Adoptemos un esquema materialista o uno dualista, uno determinista u otro donde haya un hueco para el libre albedrío, la consciencia siempre estará ahí presente como un factor clave del puzle de la realidad. Si aceptamos conjuntamente el pampsiquismo, la interpretación cuántica de Wigner y el modelo de destrucción ab toto de Vedral, toda consciencia (desde la más simple -que podría ser la de un electrón- a la más compleja) alumbraría parcial y subjetivamente la realidad haciendo a cada tic de Planck una poda de todas las posibilidades del Multiverso: esto es, haciendo colapsar sucesivamente la función de onda cuántica. De tic a tic, mediante una siega ordenada y coherente del Todo (sujeta a las leyes físicas de un universo y, por tanto, a las reglas de la causalidad a partir de un determinado estado inicial), la consciencia huiría de la nada cobrando una individualidad. Esa consciencia individual sería la ola de un océano de consciencia universal que moraría en la nada. La diferencia con el mar es que en nuestro símil solo las olas habitan en la realidad: el océano sería pura nada, pura consciencia.
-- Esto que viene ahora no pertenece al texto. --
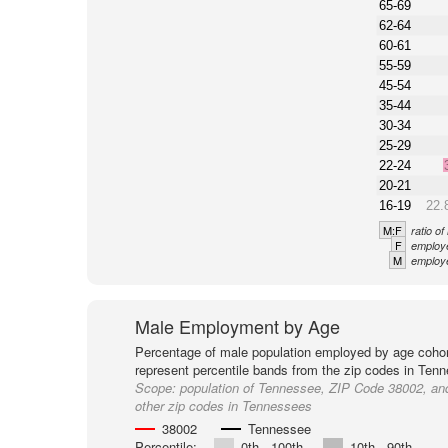
65-69
62-64
60-61
55-59
45-54
35-44
30-34
25-29
22-24
20-21
16-19
22.
M:F
ratio o
F
employe
M
employe
Male Employment by Age
Percentage of male population employed by age cohor
represent percentile bands from the zip codes in Ten
Scope:
population of Tennessee, ZIP Code 38002, an
other zip codes in Tennessees
38002
Tennessee
Percentile:
0th - 100th
10th - 90th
La interacción con el Todo (su destrucción ab toto ordenada y coherente con las leyes físicas que correspondan) abriría la puerta para salir de la nada y asomarse a un universo del catálogo del Multiverso bajo algún avatar material más o menos evolucionado y complejo. En ocasiones, a lo sumo como meros átomos y moléculas aglomerados en objetos inertes (una roca, un cigarro, una taza de té...) con escasa información y valor emergente: una cerilla, un canto rodado o una cuchara tendrían tanta consciencia individual (o sea, ninguna) como un charco de agua, una hoja de papel o un típico castell humano catalán, lo que no obsta para que sus componentes (moléculas, átomos y castellers) sí la tengan. En otras ocasiones, encarnada en seres vivos como nosotros de complejidad variable y con una estructura jerárquica de consciencias en su interior (con la consciencia personal emergente en la cúspide).
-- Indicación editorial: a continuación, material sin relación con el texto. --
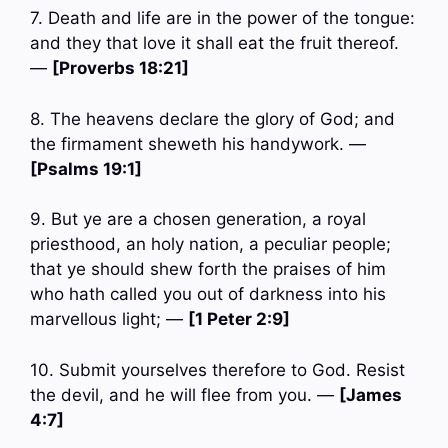
7. Death and life are in the power of the tongue:
and they that love it shall eat the fruit thereof.
—
[Proverbs 18:21]
8. The heavens declare the glory of God; and
the firmament sheweth his handywork. —
[Psalms 19:1]
9. But ye are a chosen generation, a royal
priesthood, an holy nation, a peculiar people;
that ye should shew forth the praises of him
who hath called you out of darkness into his
marvellous light; —
[1 Peter 2:9]
10. Submit yourselves therefore to God. Resist
the devil, and he will flee from you. —
[James
4:7]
Vamos a presumir que ese Todo, que tiene una existencia abstracta o platónica y comprende todas las posibilidades del Multiverso (incluidas todas las leyes físicas y las verdades matemáticas), es eterno e inmutable. Se trata de una especie de almacén o repositorio del que se nutre cualquier universo del catálogo multiversal. Unos universos que podrían ser reales o simulados, aunque quizá no haya diferencia y sean indistinguibles. Porque solo se trata de aplicar una receta: un cierto estado inicial y unas ciertas leyes. Asumamos también que la consciencia es consustancial a la energía-materia, de manera que no deja de estar presente desde el Big Bang hasta el final de un universo en todas las escalas y gradaciones posibles. El espacio y el tiempo serían, como dijo Kant, intuiciones o formas a priori necesarias para la experiencia (a la que además condicionan): sin ellos no hay conocimiento posible. Tras Einstein podemos afirmar que existen objetivamente como dimensiones, pero que su percepción es siempre subjetiva (depende del observador). El fluir del tiempo y la percepción local del espacio serían fabricaciones de la consciencia individual que va siguiendo una ruta multiversal, que va labrando su camino por su correspondiente universo. ¡Y solo hay un camino para cada consciencia, solo un universo que comparte jalones con muchos otros! (mi yo de hace meses que no se animó a escribir este libro o mi yo más reciente -de hace solo un par minutos- que no se animó a escribir unas líneas esta misma tarde ya son otros distintos a mí).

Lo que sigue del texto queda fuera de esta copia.